The Violence of Systems: Race and Neoliberal Governance in the Post-Civil Rights Era
The years of the Civil Rights Movement and its immediate aftermath saw a marked increase in African American political incorporation in the United States under the banner of pluralistic liberalism. However, much of the grassroots activism in which African Americans politically engaged during this period rejected the framework of liberalism in favor of alternatives ranging from Marxism to cultural nationalism to highly localized participatory democracy. This ideological friction in turn shaped the agendas of African American politicians and the stance of African American activists towards the (at least superficially) more inclusive state, especially at the postindustrial urban scale. To what degree, then, did African Americans move (or move the ideas and issues shaping their politics at the neighborhood level) from the racially defined social and economic margins to the political mainstream under "late liberalism," and what was gained – and lost – in the process?
The papers in this session address these questions by examining the successes and failures of four distinct efforts to reframe municipal and state politics with African Americans at the center. In "A Sense of Equality: African American Political Incorporation and the Democratic Party in California," Hillary Jenks examines the statehouse career of California politician Mervyn Dymally. The class-conscious anticolonialism he absorbed as a youth in Trinidad influenced his understanding of the "place" of African Americans and other people of color within pluralistic 1960s and ‘70s California, even as the liberal structure of the state’s Democratic party politics limited his ability to enact legislation redressing economic devastation in his South Los Angeles district. Alyssa Ribiero’s paper, "'Let the Riders Speak': Transit Activism in North Philadelphia," explores African Americans’ efforts to contest local government funding decisions that increasingly restricted their ability to migrate across the urban landscapes of Philadelphia in the 1970s and ‘80s.
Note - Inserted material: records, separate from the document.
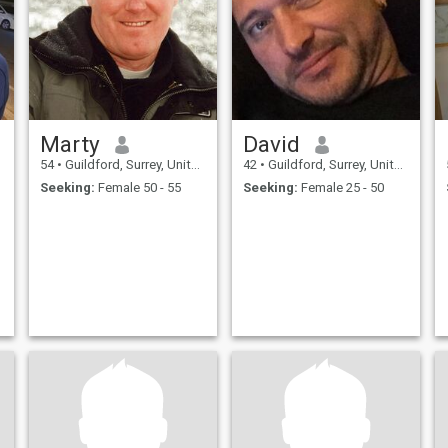
Marty
David
54
•
Guildford, Surrey, United Kingdom
42
•
Guildford, Surrey, United Kingdom
Seeking:
Female 50 - 55
Seeking:
Female 25 - 50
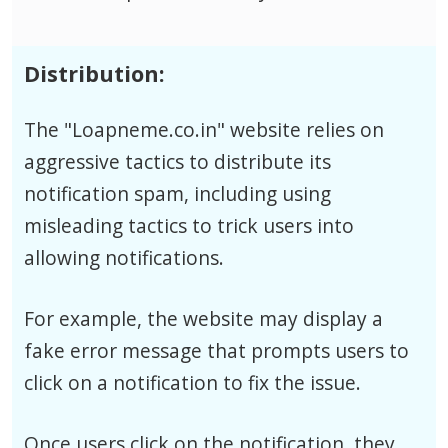
Distribution:
The "Loapneme.co.in" website relies on
aggressive tactics to distribute its
notification spam, including using
misleading tactics to trick users into
allowing notifications.
For example, the website may display a
fake error message that prompts users to
click on a notification to fix the issue.
Once users click on the notification, they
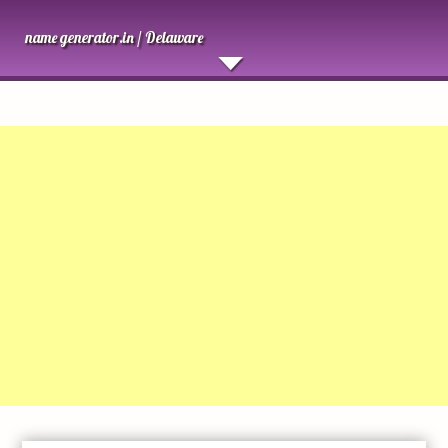
name generator.in /
Delaware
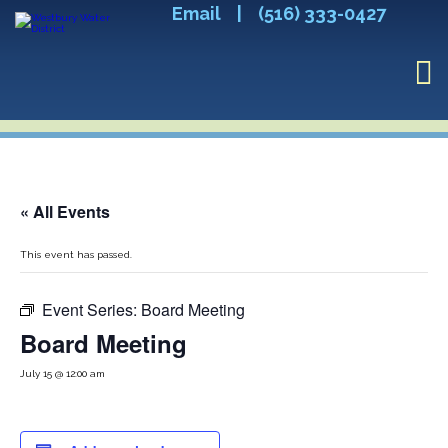
Email
|
(516) 333-0427
« All Events
This event has passed.
Event Series:
Board Meeting
Board Meeting
July 15 @ 12:00 am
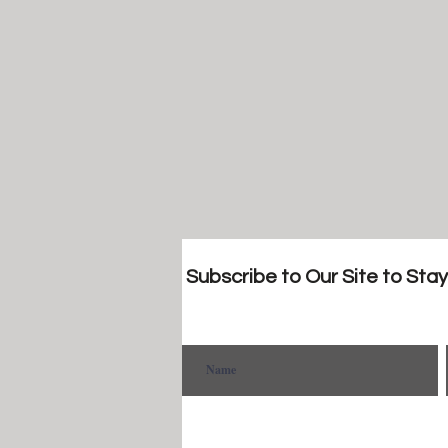
Subscribe to Our Site to Sta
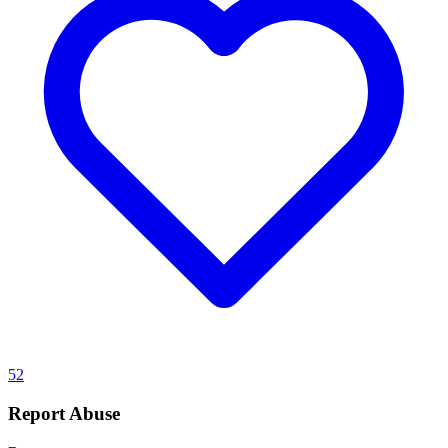
52
Report Abuse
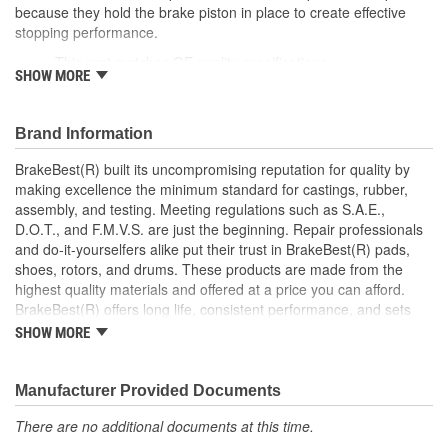
because they hold the brake piston in place to create effective
Instructions Included:
No
stopping performance.
This part matches OE quality specifications
Color/Finish:
Gray
SHOW MORE
Easy and fast replacement
Helps deliver a quieter, more efficient braking system
Sleeve Included:
No
Corrosion resistant coating for long-lasting durability
Brand Information
Oversized:
No
against harsh roads
Manufactured with quality materials to suppress high stress
BrakeBest(R) built its uncompromising reputation for quality by
Lubricant Included:
No
levels
making excellence the minimum standard for castings, rubber,
assembly, and testing. Meeting regulations such as S.A.E.,
Number Of Sleeves:
0
D.O.T., and F.M.V.S. are just the beginning. Repair professionals
and do-it-yourselfers alike put their trust in BrakeBest(R) pads,
shoes, rotors, and drums. These products are made from the
highest quality materials and offered at a price you can afford.
BrakeBest(R) offers long life, consistent performance, and sets
the standard for brake system maintenance and repair under all
SHOW MORE
conditions.
Manufacturer Provided Documents
There are no additional documents at this time.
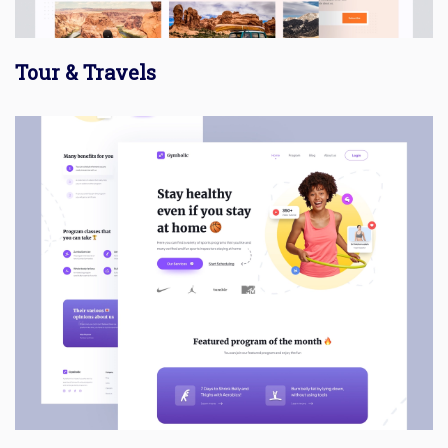
Tour & Travels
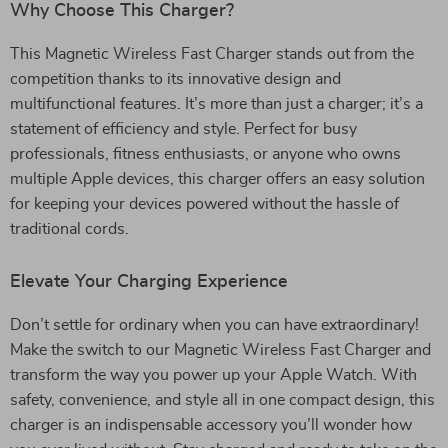
Why Choose This Charger?
This Magnetic Wireless Fast Charger stands out from the
competition thanks to its innovative design and
multifunctional features. It’s more than just a charger; it’s a
statement of efficiency and style. Perfect for busy
professionals, fitness enthusiasts, or anyone who owns
multiple Apple devices, this charger offers an easy solution
for keeping your devices powered without the hassle of
traditional cords.
Elevate Your Charging Experience
Don’t settle for ordinary when you can have extraordinary!
Make the switch to our Magnetic Wireless Fast Charger and
transform the way you power up your Apple Watch. With
safety, convenience, and style all in one compact design, this
charger is an indispensable accessory you’ll wonder how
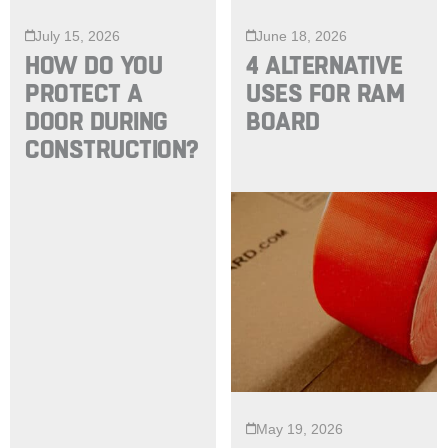
July 15, 2026
June 18, 2026
HOW DO YOU
4 ALTERNATIVE
PROTECT A
USES FOR RAM
DOOR DURING
BOARD
CONSTRUCTION?
May 19, 2026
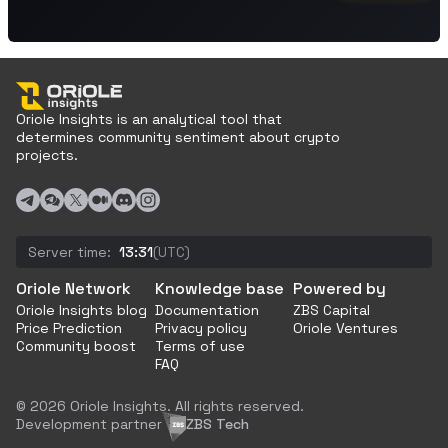
Oriole Insights is an analytical tool that
determines community sentiment about crypto
projects.
Server time:
13:31
(UTC)
Oriole Network
Knowledge base
Powered by
Oriole Insights blog
Documentation
ZBS Capital
Price Prediction
Privacy policy
Oriole Ventures
Community boost
Terms of use
FAQ
© 2026 Oriole Insights. All rights reserved.
Development partner
ZBS Tech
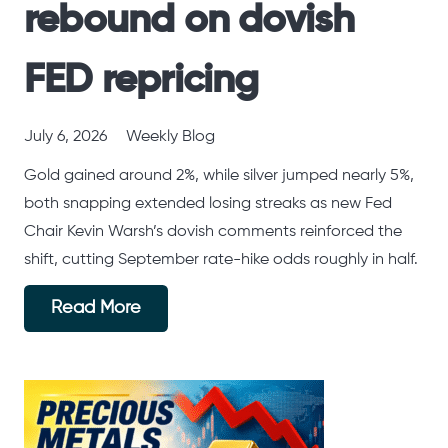
rebound on dovish
FED repricing
July 6, 2026
Weekly Blog
Gold gained around 2%, while silver jumped nearly 5%,
both snapping extended losing streaks as new Fed
Chair Kevin Warsh’s dovish comments reinforced the
shift, cutting September rate-hike odds roughly in half.
Read More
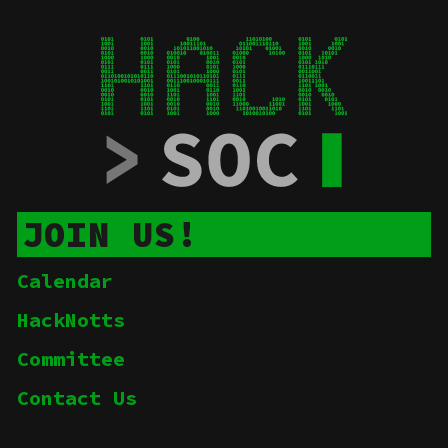
JOIN US!
Calendar
HackNotts
Committee
Contact Us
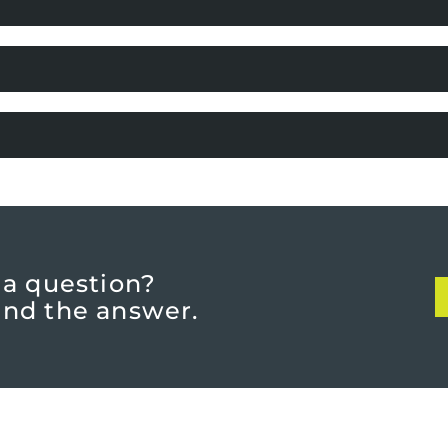
 a question?
find the answer.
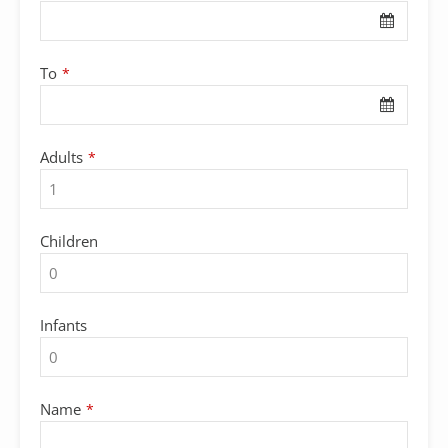
To
*
Your
Adults
*
Website
*
Children
Infants
Name
*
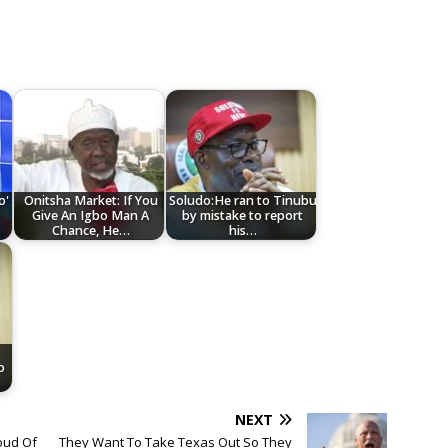
o'
Onitsha Market: If You
Soludo:He ran to Tinubu
Give An Igbo Man A
by mistake to report
Chance, He…
his…
o
NEXT
oud Of
They Want To Take Texas Out So They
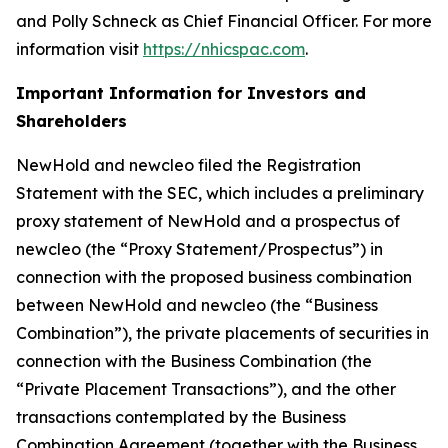
and Polly Schneck as Chief Financial Officer. For more
information visit
https://nhicspac.com
.
Important Information for Investors and
Shareholders
NewHold and newcleo filed the Registration
Statement with the SEC, which includes a preliminary
proxy statement of NewHold and a prospectus of
newcleo (the “Proxy Statement/Prospectus”) in
connection with the proposed business combination
between NewHold and newcleo (the “Business
Combination”), the private placements of securities in
connection with the Business Combination (the
“Private Placement Transactions”), and the other
transactions contemplated by the Business
Combination Agreement (together with the Business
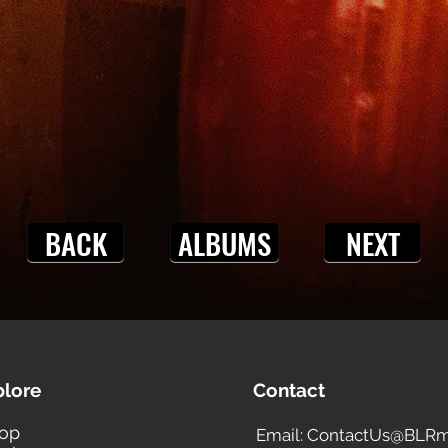
BACK
ALBUMS
NEXT
plore
Contact
op
Email: ContactUs@BLRm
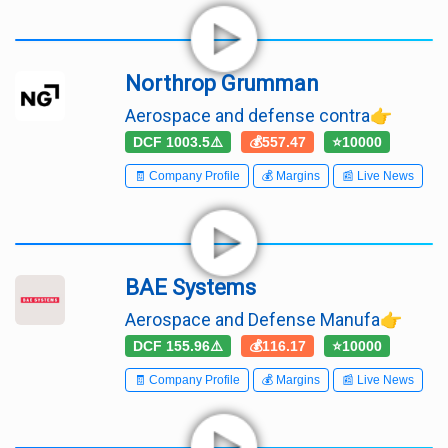
Northrop Grumman
Aerospace and defense contra👉
DCF 1003.5⚠️
💰557.47
⭐10000
🧾 Company Profile
💰 Margins
📰 Live News
BAE Systems
Aerospace and Defense Manufa👉
DCF 155.96⚠️
💰116.17
⭐10000
🧾 Company Profile
💰 Margins
📰 Live News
Resident groups, believing neighborhood services should take precedence over downtown development, mobilized as consumers to preserve transit accessibility. In "'You Can’t Put Them All In Jail': Mayor Bradley, the Los Angeles Police Department, and the War on Drugs during the 1980s," Max Felker-Kantor identifies the political limits faced by Tom Bradley, the pioneering African American mayor of Los Angeles, as he negotiated African American residents’ anger over police brutality with demands by the LAPD, and many voters, to combat crime. The pluralism of Bradley’s administration was thus accompanied by the widespread criminalization of the city’s youth of color. Finally, Sean Greene’s paper, "Whose Health Care? Black Activism, Public Hospitals, and Claiming a Right to the City in the Post-Civil Rights Era," compares African American activism around the closing of public hospitals in several cities as a lens into the political meaning of access to health care. His work indicates the impact of the shift from late liberal politics to neoliberalism on the opportunities for more radical African American grassroots activism to shape mainstream politics in the United States. Chair and commentator A. Rafik Mohamed will contextualize these papers in the literature on African American activism and political incorporation and survey the issues they raise.